__Collected data__:

* * *

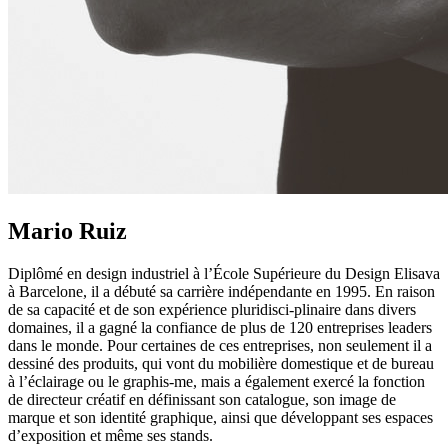
Mario Ruiz
Diplômé en design industriel à l’École Supérieure du Design Elisava
à Barcelone, il a débuté sa carrière indépendante en 1995. En raison
de sa capacité et de son expérience pluridisci-plinaire dans divers
domaines, il a gagné la confiance de plus de 120 entreprises leaders
dans le monde. Pour certaines de ces entreprises, non seulement il a
dessiné des produits, qui vont du mobilière domestique et de bureau
à l’éclairage ou le graphis-me, mais a également exercé la fonction
de directeur créatif en définissant son catalogue, son image de
marque et son identité graphique, ainsi que développant ses espaces
d’exposition et même ses stands.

* * *

__What to do__: Set the records down again exactly as given, and leave the pictures out.

__Response to this task__:
Mario Ruiz
Diplômé en design industriel à l’École Supérieure du Design Elisava
à Barcelone, il a débuté sa carrière indépendante en 1995. En raison
de sa capacité et de son expérience pluridisci-plinaire dans divers
domaines, il a gagné la confiance de plus de 120 entreprises leaders
dans le monde. Pour certaines de ces entreprises, non seulement il a
dessiné des produits, qui vont du mobilière domestique et de bureau
à l’éclairage ou le graphis-me, mais a également exercé la fonction
de directeur créatif en définissant son catalogue, son image de
marque et son identité graphique, ainsi que développant ses espaces
d’exposition et même ses stands.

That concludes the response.